Split List into Sublists with LINQ

前端 未结 30 2384
灰色年华
灰色年华 2020-11-21 06:26

Is there any way I can separate a List into several separate lists of SomeObject, using the item index as the delimiter of each s

相关标签:
30条回答
  • 2020-11-21 06:43

    You could use a number of queries that use Take and Skip, but that would add too many iterations on the original list, I believe.

    Rather, I think you should create an iterator of your own, like so:

    public static IEnumerable<IEnumerable<T>> GetEnumerableOfEnumerables<T>(
      IEnumerable<T> enumerable, int groupSize)
    {
       // The list to return.
       List<T> list = new List<T>(groupSize);
    
       // Cycle through all of the items.
       foreach (T item in enumerable)
       {
         // Add the item.
         list.Add(item);
    
         // If the list has the number of elements, return that.
         if (list.Count == groupSize)
         {
           // Return the list.
           yield return list;
    
           // Set the list to a new list.
           list = new List<T>(groupSize);
         }
       }
    
       // Return the remainder if there is any,
       if (list.Count != 0)
       {
         // Return the list.
         yield return list;
       }
    }
    

    You can then call this and it is LINQ enabled so you can perform other operations on the resulting sequences.

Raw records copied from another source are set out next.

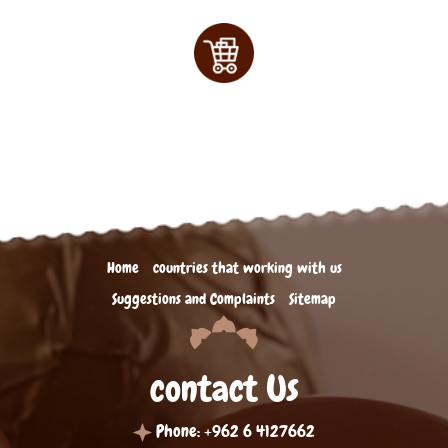
Home
countries that working with us
Suggestions and Complaints
Sitemap
contact Us
Phone: +962 6 4127662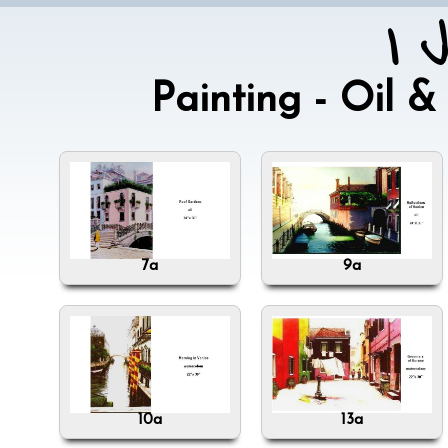
I 
Painting - Oil
7a
9a
10a
13a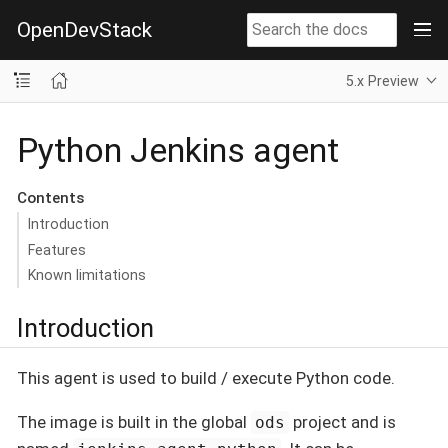
OpenDevStack
5.x Preview
Python Jenkins agent
Contents
Introduction
Features
Known limitations
Introduction
This agent is used to build / execute Python code.
The image is built in the global
project and is
ods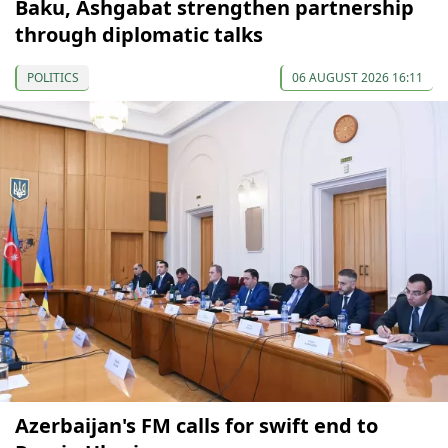
Baku, Ashgabat strengthen partnership
through diplomatic talks
POLITICS
06 AUGUST 2026 16:11
Azerbaijan's FM calls for swift end to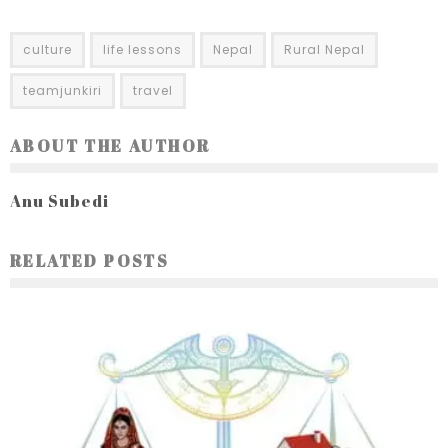
culture
life lessons
Nepal
Rural Nepal
teamjunkiri
travel
ABOUT THE AUTHOR
Anu Subedi
RELATED POSTS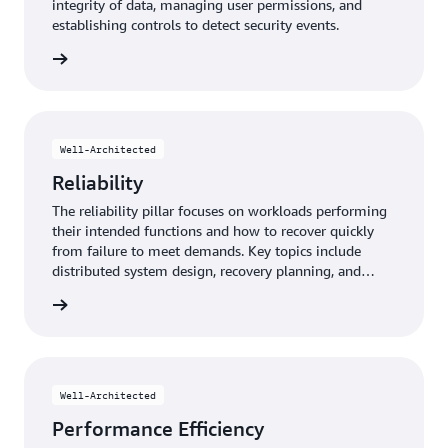
integrity of data, managing user permissions, and
establishing controls to detect security events.
y pillar
Well-Architected
Reliability
The reliability pillar focuses on workloads performing
their intended functions and how to recover quickly
from failure to meet demands. Key topics include
distributed system design, recovery planning, and
adapting to changing requirements.
y pillar
Well-Architected
Performance Efficiency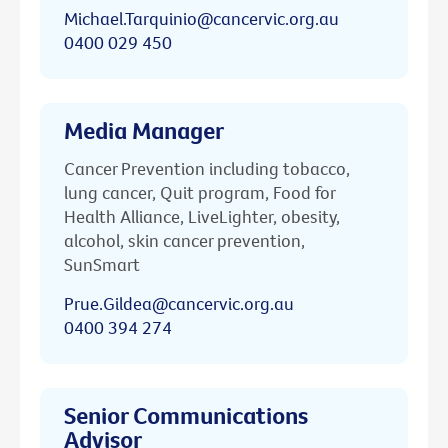
Michael.Tarquinio@cancervic.org.au
0400 029 450
Media Manager
Cancer Prevention including tobacco,
lung cancer, Quit program, Food for
Health Alliance, LiveLighter, obesity,
alcohol, skin cancer prevention,
SunSmart
Prue.Gildea@cancervic.org.au
0400 394 274
Senior Communications
Advisor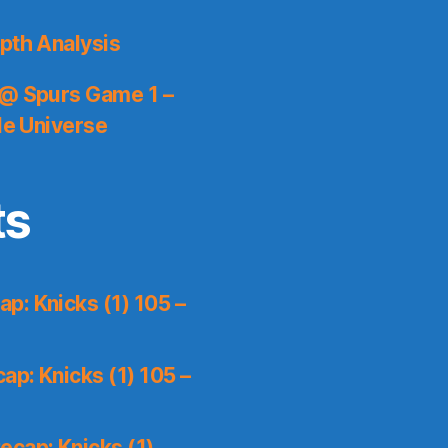
pth Analysis
 @ Spurs Game 1 –
le Universe
ts
p: Knicks (1) 105 –
p: Knicks (1) 105 –
ecap: Knicks (1)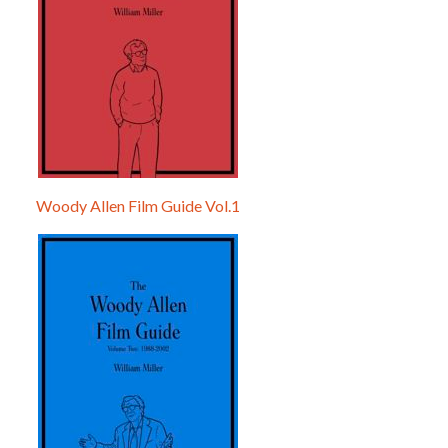
Woody Allen Film Guide Vol.1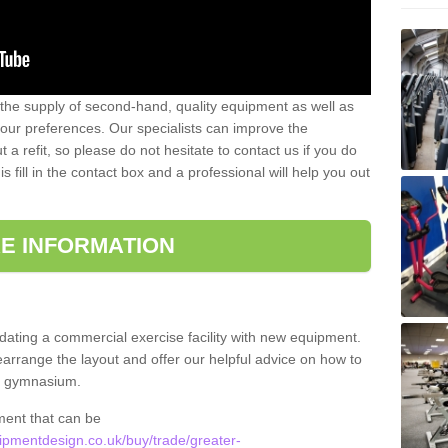
 the supply of second-hand, quality equipment as well as
our preferences. Our specialists can improve the
a refit, so please do not hesitate to contact us if you do
s fill in the contact box and a professional will help you out
E INFORMATION
updating a commercial exercise facility with new equipment.
arrange the layout and offer our helpful advice on how to
l gymnasium.
ment that can be
pmentdesign.co.uk/buy/trade/greater-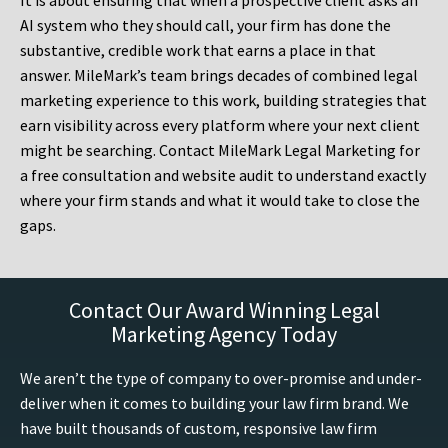
It is about ensuring that when a prospective client asks an
AI system who they should call, your firm has done the
substantive, credible work that earns a place in that
answer. MileMark’s team brings decades of combined legal
marketing experience to this work, building strategies that
earn visibility across every platform where your next client
might be searching. Contact MileMark Legal Marketing for
a free consultation and website audit to understand exactly
where your firm stands and what it would take to close the
gaps.
Contact Our Award Winning Legal
Marketing Agency Today
We aren’t the type of company to over-promise and under-
deliver when it comes to building your law firm brand. We
have built thousands of custom, responsive law firm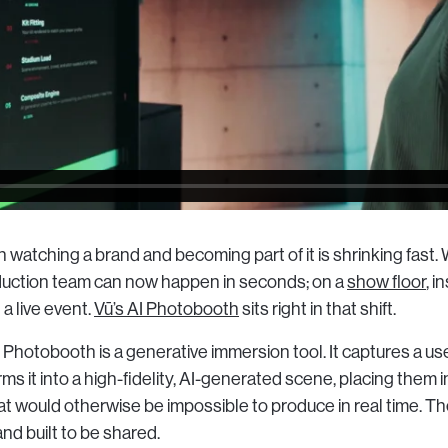
watching a brand and becoming part of it is shrinking fast.
roduction team can now happen in seconds; on a
show floor
, i
 a live event.
Vū’s AI Photobooth
sits right in that shift.
AI Photobooth is a generative immersion tool. It captures a use
rms it into a high-fidelity, AI-generated scene, placing them 
 would otherwise be impossible to produce in real time. The
and built to be shared.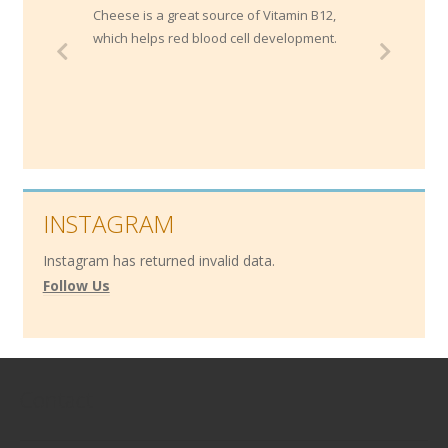
Cheese is a great source of Vitamin B12,
which helps red blood cell development.
INSTAGRAM
Instagram has returned invalid data.
Follow Us
Contact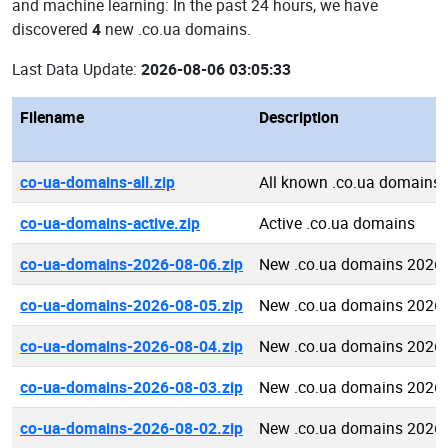
and machine learning: In the past 24 hours, we have
discovered
4
new .co.ua domains.
Last Data Update:
2026-08-06 03:05:33
Filename
Description
co-ua-domains-all.zip
All known .co.ua domains
co-ua-domains-active.zip
Active .co.ua domains
co-ua-domains-2026-08-06.zip
New .co.ua domains 2026-
co-ua-domains-2026-08-05.zip
New .co.ua domains 2026-
co-ua-domains-2026-08-04.zip
New .co.ua domains 2026-
co-ua-domains-2026-08-03.zip
New .co.ua domains 2026-
co-ua-domains-2026-08-02.zip
New .co.ua domains 2026-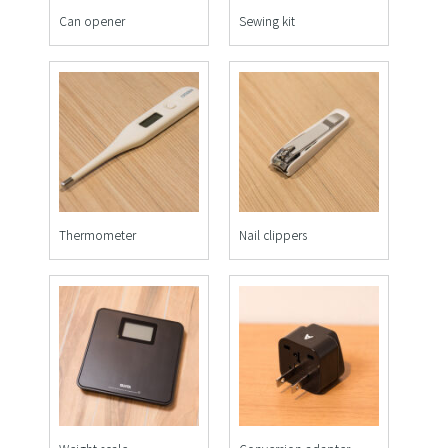
Can opener
Sewing kit
Thermometer
Nail clippers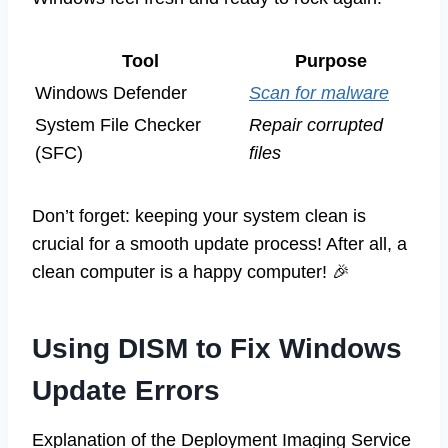
Tool
Purpose
Windows Defender
Scan for malware
System File Checker
Repair corrupted
(SFC)
files
Don’t forget: keeping your system clean is
crucial for a smooth update process! After all, a
clean computer is a happy computer! 🎉
Using DISM to Fix Windows
Update Errors
Explanation of the Deployment Imaging Service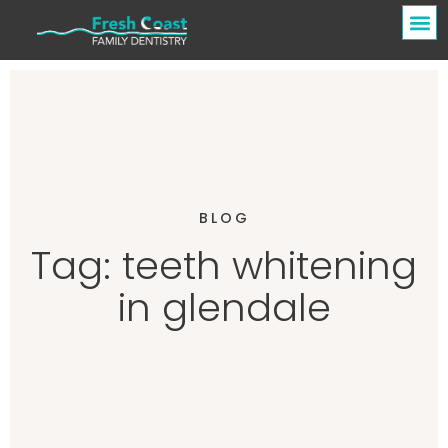
BLOG
Tag: teeth whitening
in glendale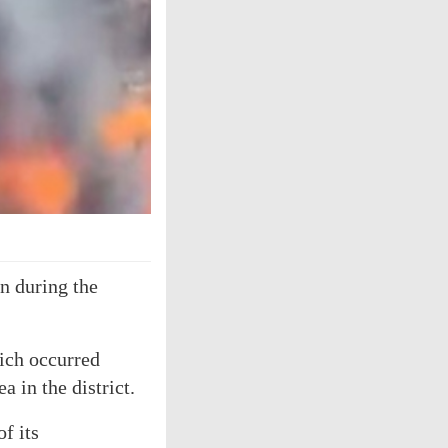
n during the
hich occurred
 in the district.
f its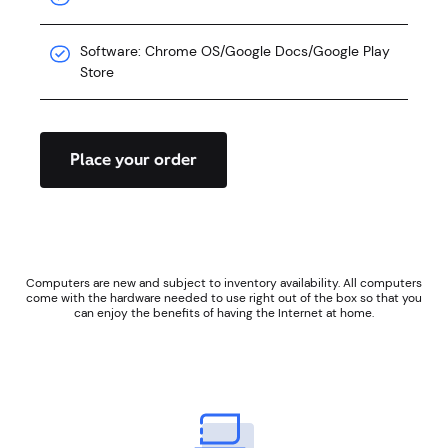
Software: Chrome OS/Google Docs/Google Play
Store
Place your order
Computers are new and subject to inventory availability. All computers
come with the hardware needed to use right out of the box so that you
can enjoy the benefits of having the Internet at home.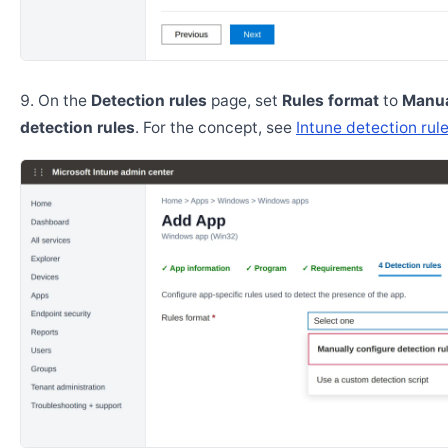
On the
Detection rules
page, set
Rules format
to
Manua
detection rules
. For the concept, see
Intune detection rul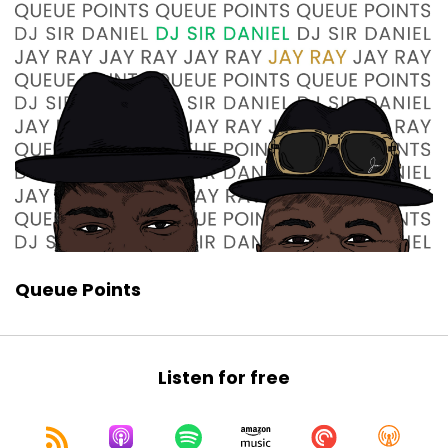
Jay Ray:
00:00:58
you know, we have not had this discussion, and
it is time.
Jay Ray:
00:01:02
We are gonna talk about newly minted, but not
really new because it's been a while,
Jay Ray:
00:01:08
what we call the N-word.
Sir Daniel:
00:01:11
Neurodivergent.
Queue Points
Jay Ray:
00:01:13
No.
Sir Daniel:
00:01:14
Listen for free
Oh.
Jay Ray:
00:01:15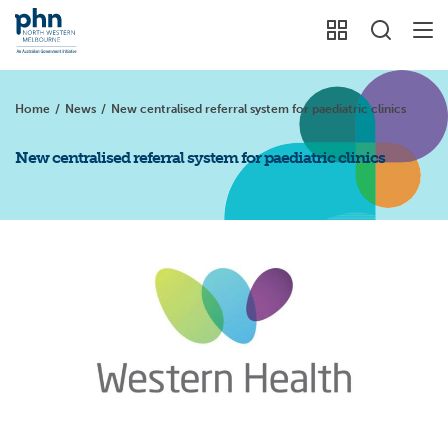
Home
/
News
/
New centralised referral system for paediatric clinics
New centralised referral system for paediatric clinics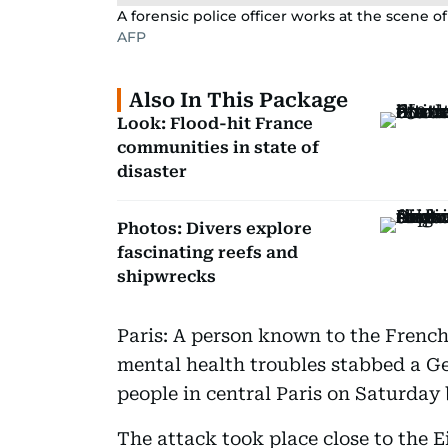
A forensic police officer works at the scene of
AFP
Also In This Package
Look: Flood-hit France
communities in state of
disaster
Photos: Divers explore
fascinating reefs and
shipwrecks
Paris: A person known to the French 
mental health troubles stabbed a 
people in central Paris on Saturday b
The attack took place close to the 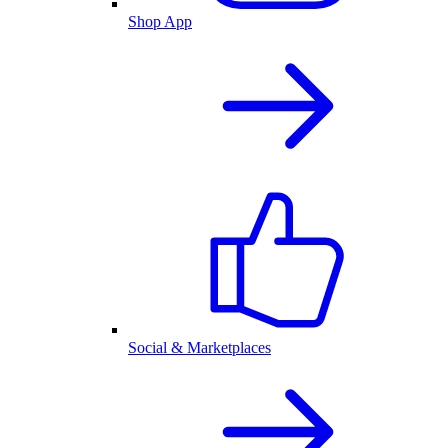
Shop App
Social & Marketplaces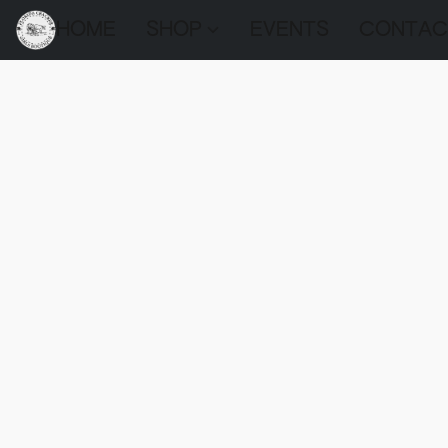
HOME
SHOP
EVENTS
CONTAC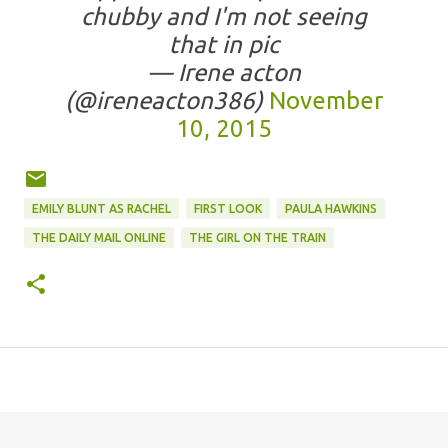
chubby and I'm not seeing
that in pic
— Irene acton
(@ireneacton386)
November
10, 2015
EMILY BLUNT AS RACHEL
FIRST LOOK
PAULA HAWKINS
THE DAILY MAIL ONLINE
THE GIRL ON THE TRAIN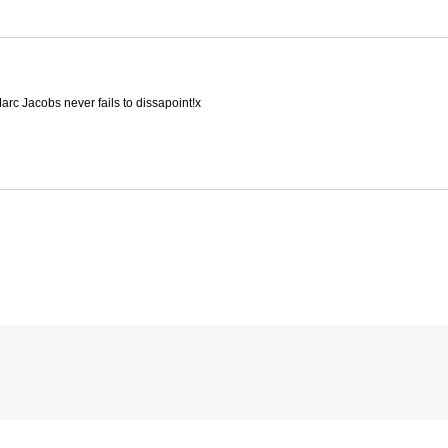
rc Jacobs never fails to dissapoint!x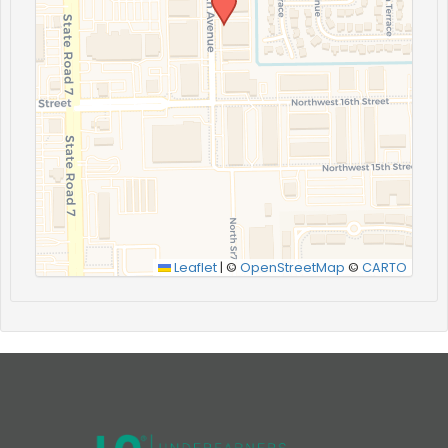
Leaflet
|
©
OpenStreetMap
©
CARTO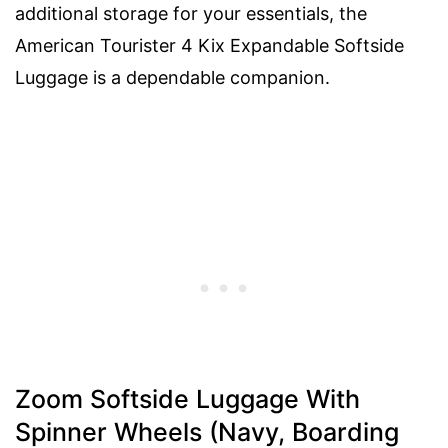
additional storage for your essentials, the
American Tourister 4 Kix Expandable Softside
Luggage is a dependable companion.
Zoom Softside Luggage With
Spinner Wheels (Navy, Boarding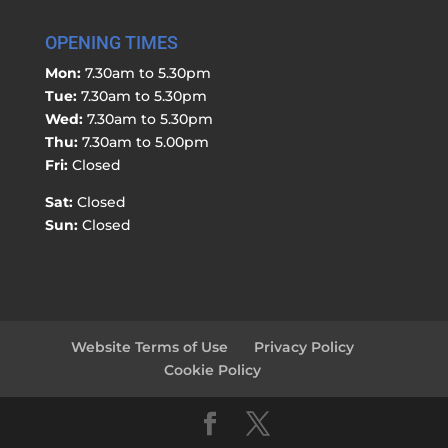
OPENING TIMES
Mon:
7.30am to 5.30pm
Tue:
7.30am to 5.30pm
Wed:
7.30am to 5.30pm
Thu:
7.30am to 5.00pm
Fri:
Closed
Sat:
Closed
Sun:
Closed
Website Terms of Use
Privacy Policy
Cookie Policy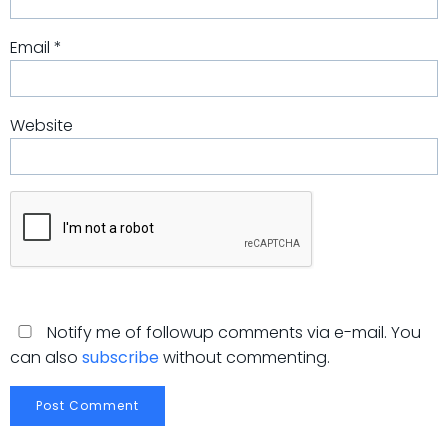
Email
*
Website
Notify me of followup comments via e-mail. You
can also
subscribe
without commenting.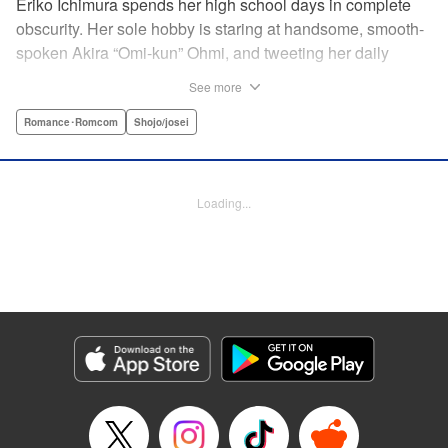
Eriko Ichimura spends her high school days in complete
obscurity. Her sole hobby is staring at handsome, smooth-
spoken Akira “Omi-kun” Ohmi, and tweeting her daily
fantasies under the screen-name “Lovesick Ellie.” One
See more
fateful day, she accidentally bears witness to Omi-kun's
true self—and if that weren't enough, he sees her
Romance･Romcom
Shojo/josei
mortifying Twitter, too! Follow along with a plain, perverted
girl, a two-faced boy, and their curious romance! "
Translation by Kevin Gifford/ Ursula Ku, Lettering by
Loading...
Daniel Park/Allen Berry, Editing by Sarah Tilson, YKS
Services LLC/SKY JAPAN, Inc.
Manga Details
Category: Manga
Genre: Romance･Romcom, Shojo/josei
Title in Japanese: 恋わずらいのエリー
Episode Details
Released: Apr 12, 2023
Book Length: 20 pages
Price: 69p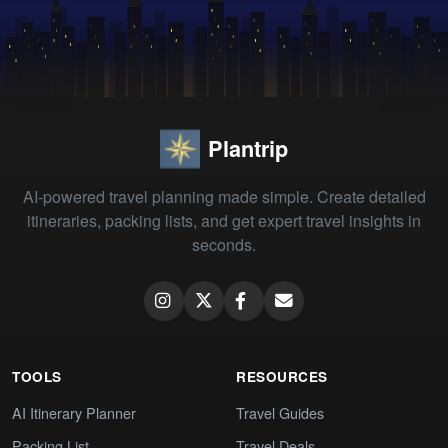
Plantrip
AI-powered travel planning made simple. Create detailed
itineraries, packing lists, and get expert travel insights in
seconds.
TOOLS
RESOURCES
AI Itinerary Planner
Travel Guides
Packing List
Travel Deals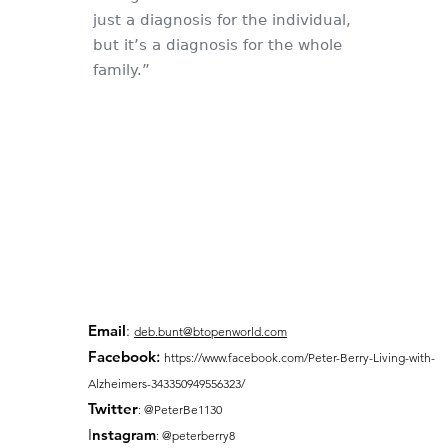
just a diagnosis for the individual,
but it’s a diagnosis for the whole
family.”
Email
:
deb.bunt@btopenworld.com
Facebook
:
https://www.facebook.com/Peter-Berry-Living-with-
Alzheimers-343350949556323/
Twitter
: @PeterBe1130
I
nsta
gram
: @peterberry8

    In light of Sam's answer, I felt there was an easier way to do this without:

    • Iterating through the list again (which I didn't do originally)
    • Materializing the items in groups before releasing the chunk (for large chunks of items, there would be memory issues)
    • All of the code that Sam posted

    That said, here's another pass, which I've codified in an extension method to IEnumerable<T> called Chunk:

    public static IEnumerable<IEnumerable<T>> Chunk<T>(this IEnumerable<T> source, 
        int chunkSize)
    {
        // Validate parameters.
        if (source == null) throw new ArgumentNullException(nameof(source));
        if (chunkSize <= 0) throw new ArgumentOutOfRangeException(nameof(chunkSize),
            "The chunkSize parameter must be a positive value.");
    
        // Call the internal implementation.
        return source.ChunkInternal(chunkSize);
    }
    

    Nothing surprising up there, just basic error checking.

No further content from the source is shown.